Great examples @foobar_lv2. It looks like ReinterpretArray is reporting itself as IndexCartesian, even when it’s just a vector. Try those examples again with this:
julia> Base.IndexStyle(::Type{R}) where {R<:Base.ReinterpretArray{<:Any,1}} = Base.IndexLinear()
julia> Base.IndexStyle(w2)
IndexLinear()
julia> @btime sum($w1)
557.600 μs (0 allocations: 0 bytes)
NaN
julia> @btime copy($w1);
3.873 ms (2 allocations: 7.63 MiB)
julia> @btime sum($w2)
563.118 μs (0 allocations: 0 bytes)
NaN
julia> @btime copy($w2);
2.071 ms (2 allocations: 7.63 MiB)
At least in this case, it looks to be an easy fix.
I’ll rebuild and try more systematically again later.
[edit: still not fixed for me.]
PS about the padding: Now I believe its mostly leftover register contents, not stack memory; but whatever happens probably depends a lot on how the compiler feels today. Well, the filling of the padding is UB, so whatever.
I guess I’ll open an issue for that one, even though the fact that reinterpret goes via abstract array kinda implies this problem (it would be valid, I think, to have a “structure-packed array” where the padding bytes simply don’t exist and hence cannot be reinterpreted-- ie sizeof is not informative for abstract arrays that don’t guarantee a contiguous memory layout).

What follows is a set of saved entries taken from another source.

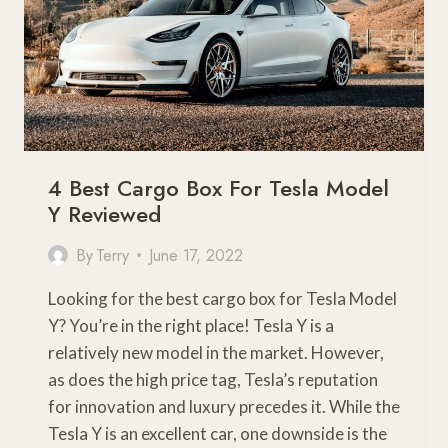
4 Best Cargo Box For Tesla Model
Y Reviewed
By
Terry
June 17, 2022
Looking for the best cargo box for Tesla Model
Y? You’re in the right place! Tesla Y is a
relatively new model in the market. However,
as does the high price tag, Tesla’s reputation
for innovation and luxury precedes it. While the
Tesla Y is an excellent car, one downside is the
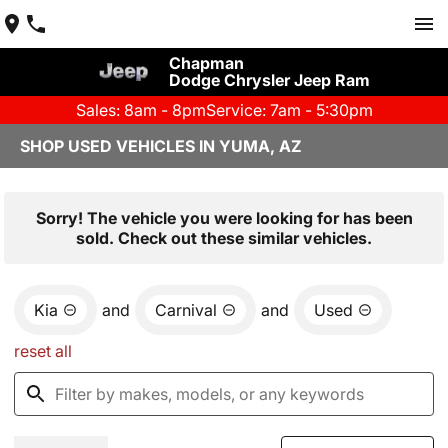
Chapman
Dodge Chrysler Jeep Ram
Sales: 8am - 8pm
Service: 7am - 5:30pm
SHOP USED VEHICLES IN YUMA, AZ
Sorry! The vehicle you were looking for has been
sold. Check out these similar vehicles.
Kia
and
Carnival
and
Used
reset all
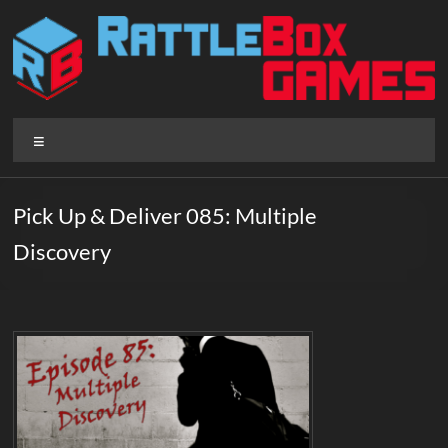
Skip
to
content
Rattlebox
Menu
Games
Games
Pick Up & Deliver 085: Multiple
that
Discovery
delight
and
surprise.
Come
play.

It would be nice if there were also a way to get a reinterpreted view of an array. If you do
reinterpret(T, A[a:b])
then A[a:b] must be allocated, so this is not a view. One also cannot do
reinterpret(T, view(A, a:b))
for reasons that should be obvious (edit: only true in 0.6, see below). Therefore, the only way to get a reinterpreted view of an array in Julia right now is using pointers (unless I’m missing something).
Yes, unfortunately you are right. My median time for access to an array wrapped from pointers is 2.6 ns, for a reinterpreted view I get a median time of 10.0 ns. I’ll comment on that thread.